Molecular Docking and Interaction Studies of Identified Abscisic Acid Receptors in Oryza sativa: An In-Silico Perspective on Comprehending Stress Tolerance Mechanisms

Abiotic stresses affect plants in several ways and as such, phytohormones such as abscisic acid (ABA) play an important role in conferring tolerance towards these stresses. Hence, to comprehend the role of ABA and its interaction with receptors of the plants, a thorough investigation is essential.The current study aimed to identify the ABA receptors in Oryza sativa, to find the receptor that binds best with ABA and to examine the mutations present to help predict better binding of the receptors with ABA.Protein sequences of twelve PYL (Pyrabactin resistance 1) and seven PP2C (type 2C protein phosphatase) receptors were retrieved from the Rice Annotation Project database and their 3D structures were predicted using RaptorX. Protein-ligand molecular docking studies between PYL and ABA were performed using AutoDock 1.5.6, followed by 100ns molecular dynamic simulation studies using Desmond to determine the acceptable conformational changes after docking via root mean square deviation RMSD plot analysis. Protein-protein docking was then carried out in three sets: PYL-PP2Cs, PYL-ABA-PP2C and PYL(mut)-ABA-PP2C to scrutinize changes in structural conformations and binding energies between complexes. The amino acids of interest were mapped at their respective genomic coordinates using SNP-seek database to ascertain if there were any naturally occurring single nucleotide polymorphisms (SNPs) responsible for triggering rice PYLs mutations.Initial protein-ligand docking studies revealed good binding between the complexes, wherein PYL6-ABA complex showed the best energy of -8.15 kcal/mol.

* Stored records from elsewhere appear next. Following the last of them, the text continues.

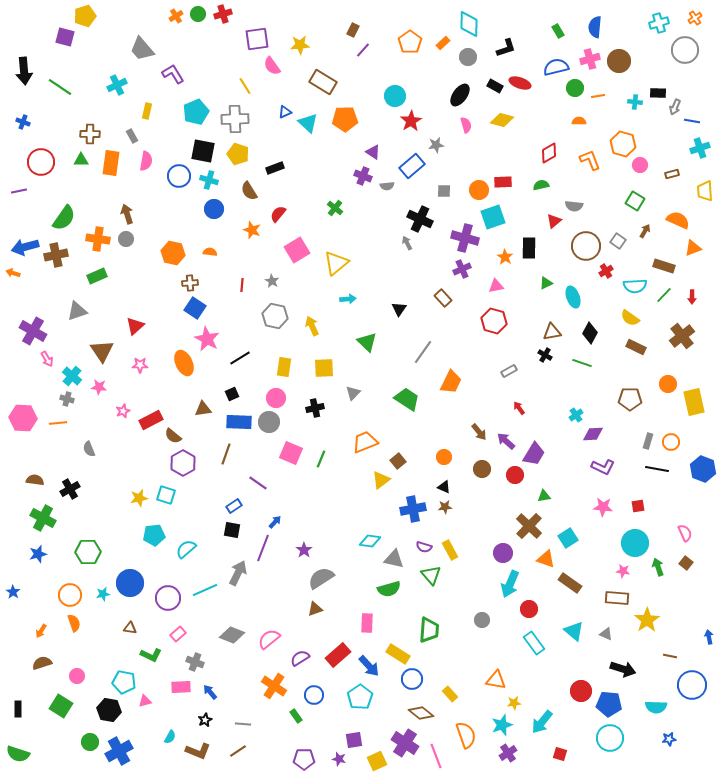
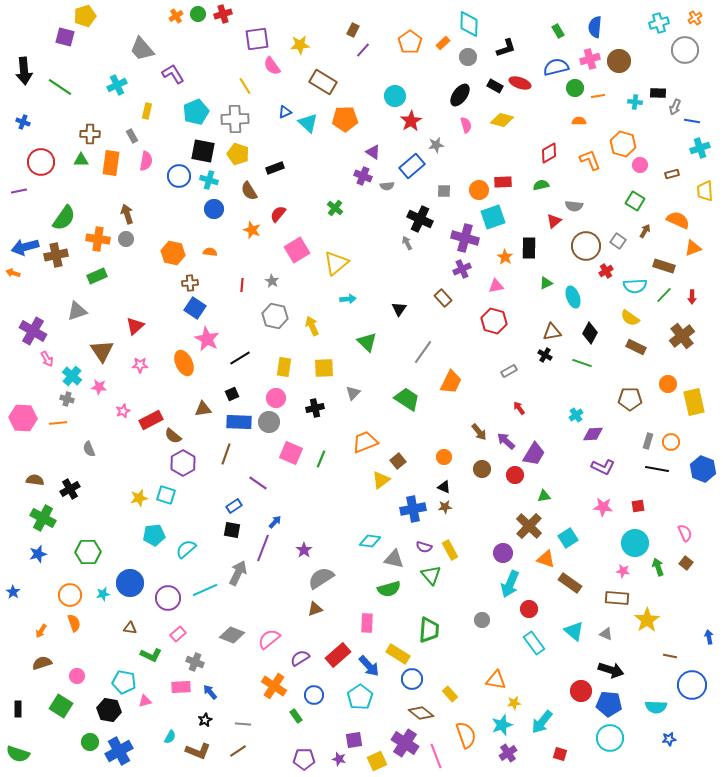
black arrow at (623, 669): moved 12 px left, 1 px down
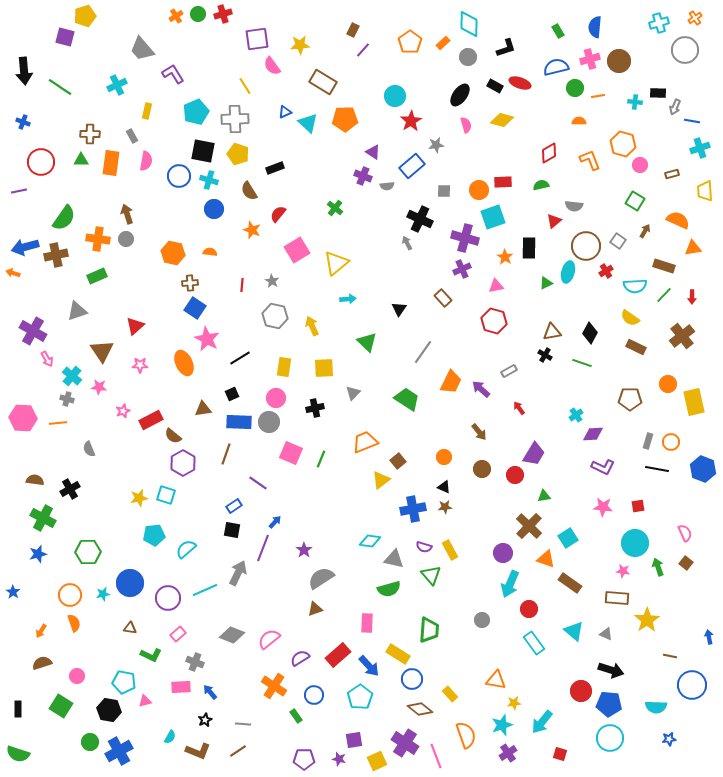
orange triangle at (693, 248): rotated 12 degrees clockwise
cyan ellipse at (573, 297): moved 5 px left, 25 px up; rotated 35 degrees clockwise
purple arrow at (506, 441): moved 25 px left, 52 px up
brown diamond at (421, 713): moved 1 px left, 4 px up
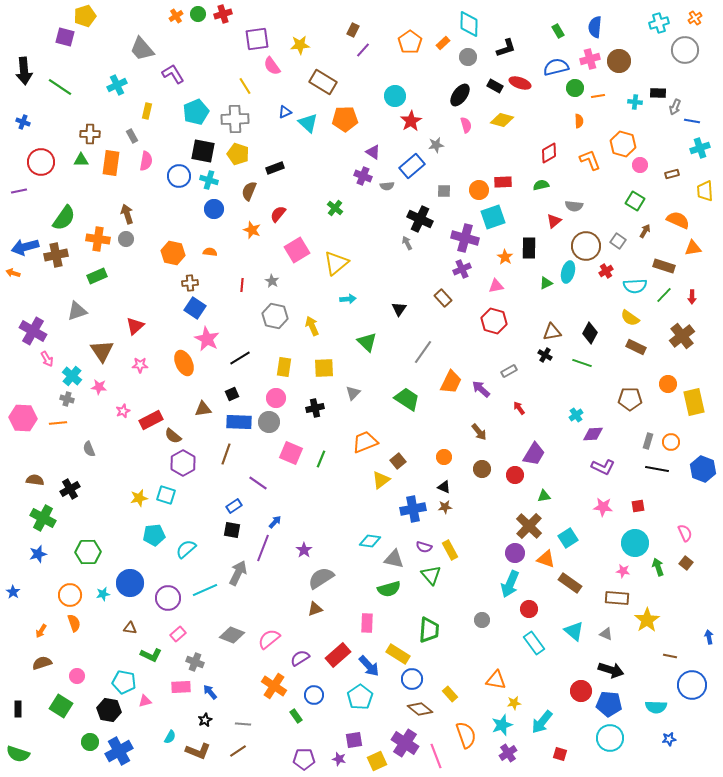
orange semicircle at (579, 121): rotated 88 degrees clockwise
brown semicircle at (249, 191): rotated 54 degrees clockwise
purple circle at (503, 553): moved 12 px right
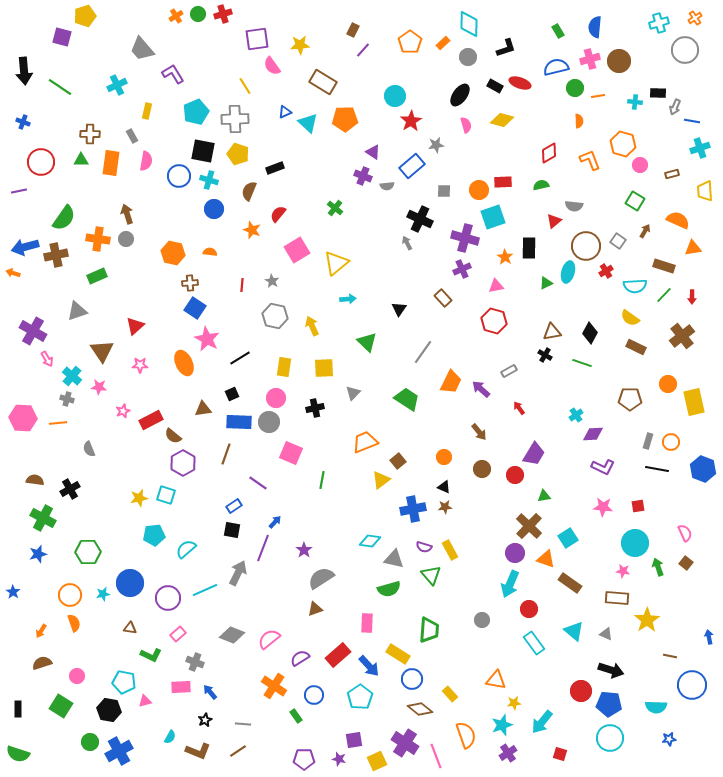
purple square at (65, 37): moved 3 px left
green line at (321, 459): moved 1 px right, 21 px down; rotated 12 degrees counterclockwise
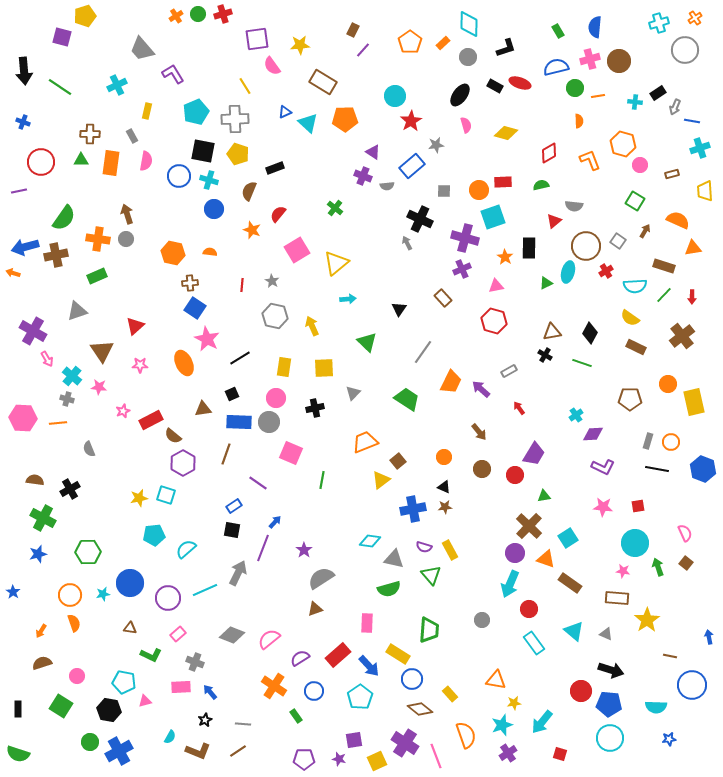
black rectangle at (658, 93): rotated 35 degrees counterclockwise
yellow diamond at (502, 120): moved 4 px right, 13 px down
blue circle at (314, 695): moved 4 px up
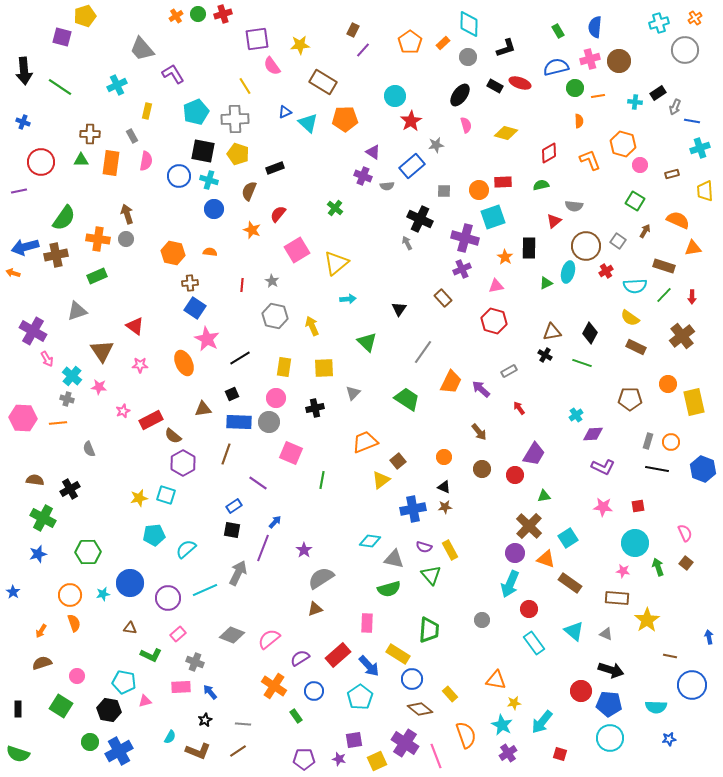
red triangle at (135, 326): rotated 42 degrees counterclockwise
cyan star at (502, 725): rotated 25 degrees counterclockwise
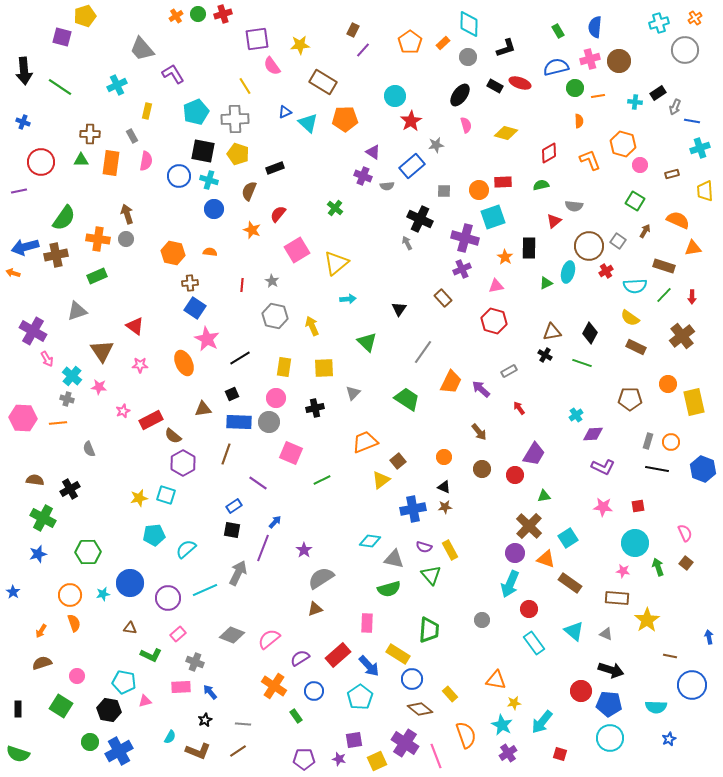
brown circle at (586, 246): moved 3 px right
green line at (322, 480): rotated 54 degrees clockwise
blue star at (669, 739): rotated 16 degrees counterclockwise
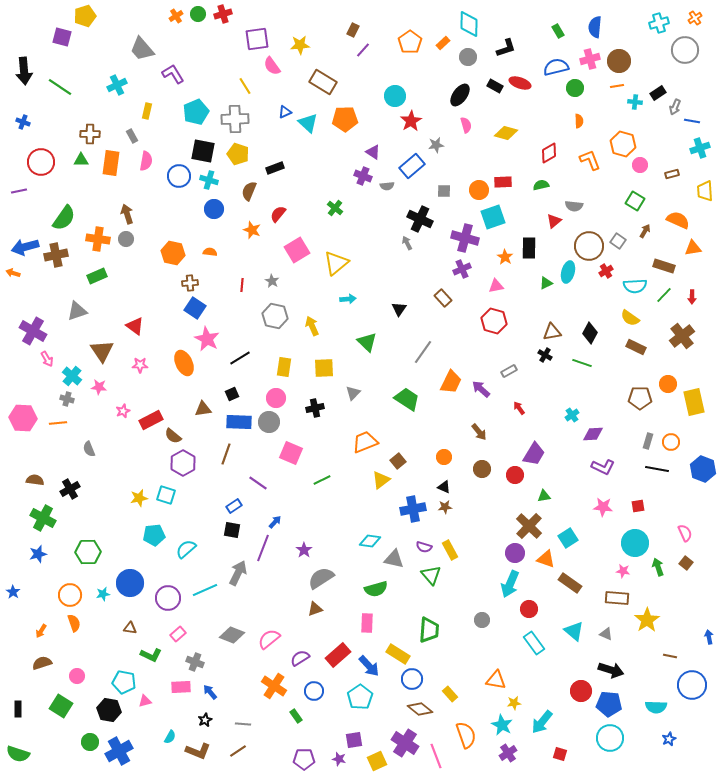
orange line at (598, 96): moved 19 px right, 10 px up
brown pentagon at (630, 399): moved 10 px right, 1 px up
cyan cross at (576, 415): moved 4 px left
green semicircle at (389, 589): moved 13 px left
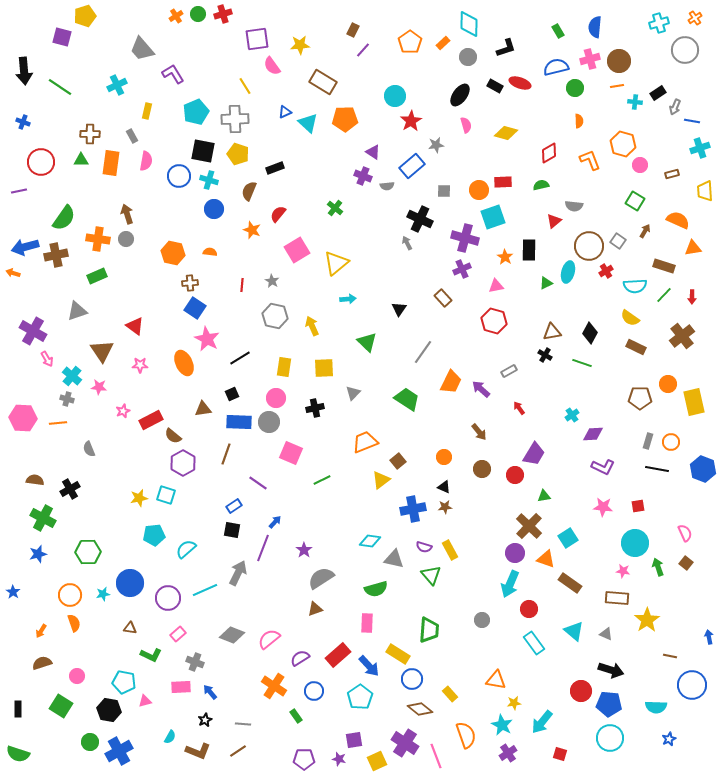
black rectangle at (529, 248): moved 2 px down
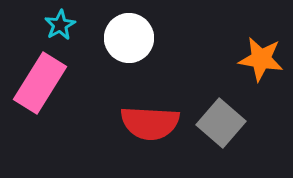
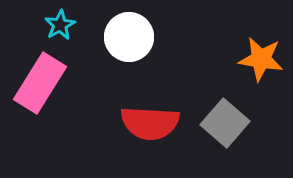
white circle: moved 1 px up
gray square: moved 4 px right
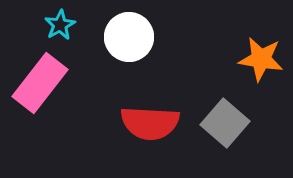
pink rectangle: rotated 6 degrees clockwise
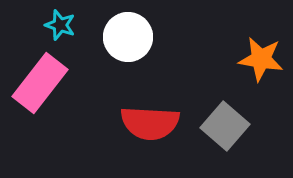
cyan star: rotated 24 degrees counterclockwise
white circle: moved 1 px left
gray square: moved 3 px down
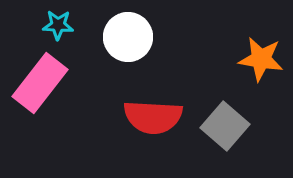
cyan star: moved 2 px left; rotated 16 degrees counterclockwise
red semicircle: moved 3 px right, 6 px up
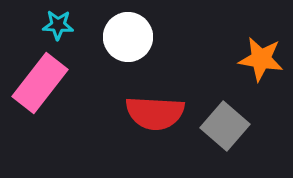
red semicircle: moved 2 px right, 4 px up
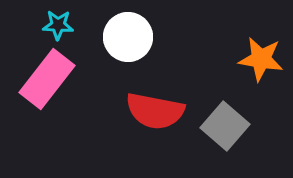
pink rectangle: moved 7 px right, 4 px up
red semicircle: moved 2 px up; rotated 8 degrees clockwise
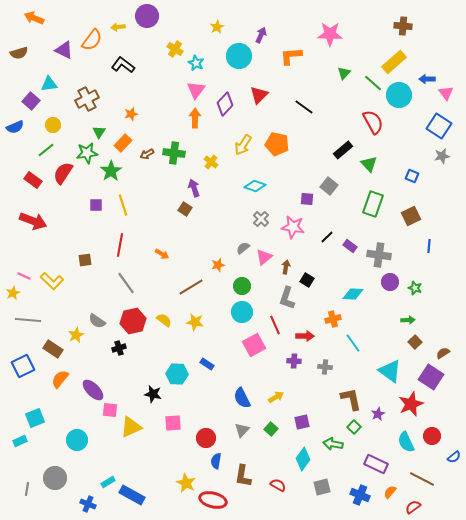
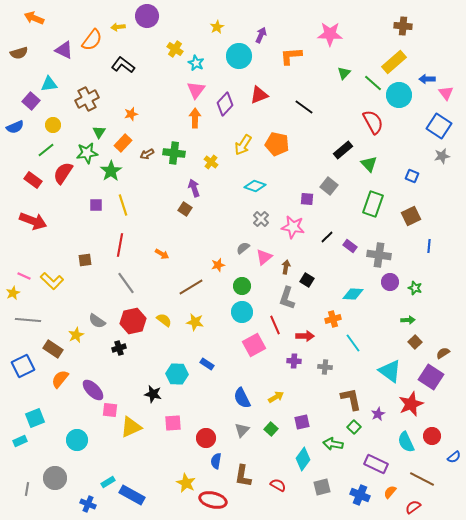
red triangle at (259, 95): rotated 24 degrees clockwise
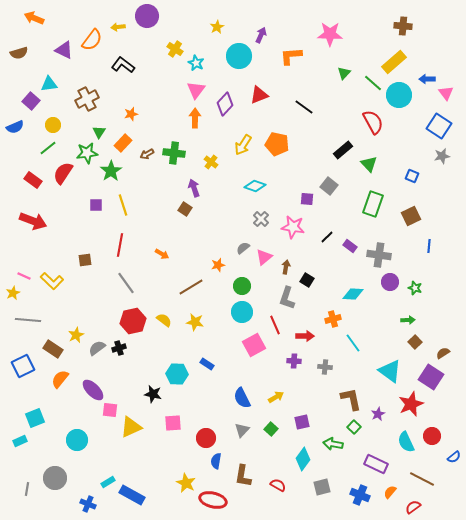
green line at (46, 150): moved 2 px right, 2 px up
gray semicircle at (97, 321): moved 27 px down; rotated 108 degrees clockwise
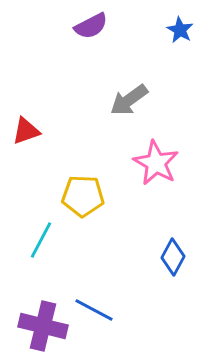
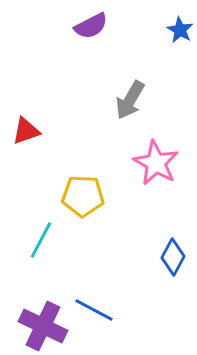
gray arrow: moved 1 px right; rotated 24 degrees counterclockwise
purple cross: rotated 12 degrees clockwise
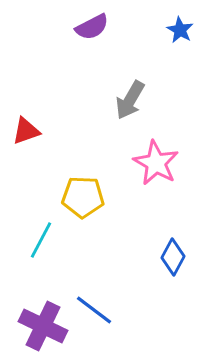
purple semicircle: moved 1 px right, 1 px down
yellow pentagon: moved 1 px down
blue line: rotated 9 degrees clockwise
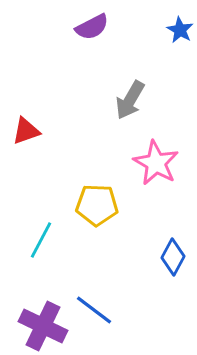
yellow pentagon: moved 14 px right, 8 px down
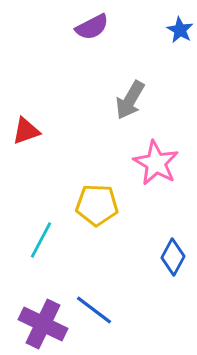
purple cross: moved 2 px up
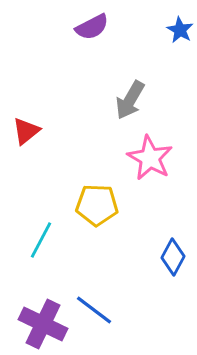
red triangle: rotated 20 degrees counterclockwise
pink star: moved 6 px left, 5 px up
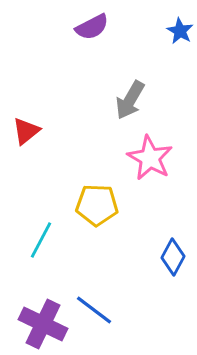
blue star: moved 1 px down
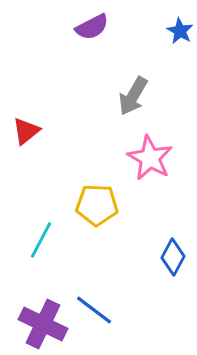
gray arrow: moved 3 px right, 4 px up
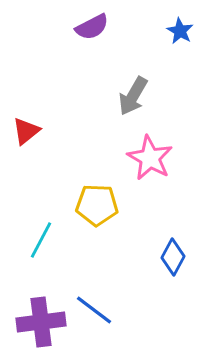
purple cross: moved 2 px left, 2 px up; rotated 33 degrees counterclockwise
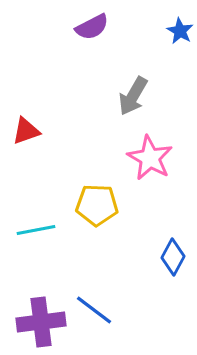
red triangle: rotated 20 degrees clockwise
cyan line: moved 5 px left, 10 px up; rotated 51 degrees clockwise
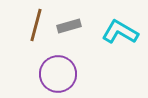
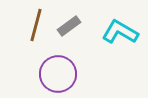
gray rectangle: rotated 20 degrees counterclockwise
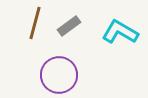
brown line: moved 1 px left, 2 px up
purple circle: moved 1 px right, 1 px down
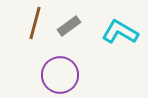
purple circle: moved 1 px right
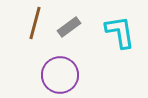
gray rectangle: moved 1 px down
cyan L-shape: rotated 51 degrees clockwise
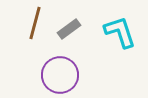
gray rectangle: moved 2 px down
cyan L-shape: rotated 9 degrees counterclockwise
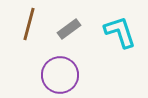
brown line: moved 6 px left, 1 px down
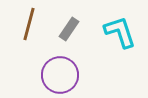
gray rectangle: rotated 20 degrees counterclockwise
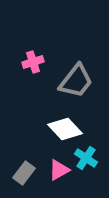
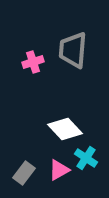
gray trapezoid: moved 3 px left, 31 px up; rotated 147 degrees clockwise
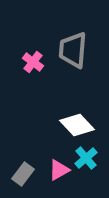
pink cross: rotated 35 degrees counterclockwise
white diamond: moved 12 px right, 4 px up
cyan cross: rotated 15 degrees clockwise
gray rectangle: moved 1 px left, 1 px down
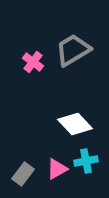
gray trapezoid: rotated 54 degrees clockwise
white diamond: moved 2 px left, 1 px up
cyan cross: moved 3 px down; rotated 30 degrees clockwise
pink triangle: moved 2 px left, 1 px up
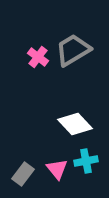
pink cross: moved 5 px right, 5 px up
pink triangle: rotated 40 degrees counterclockwise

The 100ns simulation studies revealed changes in the RMSD values after docking, indicating acceptable conformational changes. Furthermore, mutagenesis study performed at specific PYL-ABA interacting residues followed by downstream PYL(mut)-ABA-PP2C protein-protein docking results after induction of mutations demonstrated binding energy of -8.17 kcal/mol for PP2C79-PYL11-ABA complex. No naturally occurring SNPs that were responsible for triggering rice PYL mutations were identified when specific amino acid coordinates were mapped at respective genomic coordinates.Thus, the present study provides valuable insights on the interactions of ABA receptors in rice and induced mutations in PYL11 that can enhance the downstream interaction with PP2C.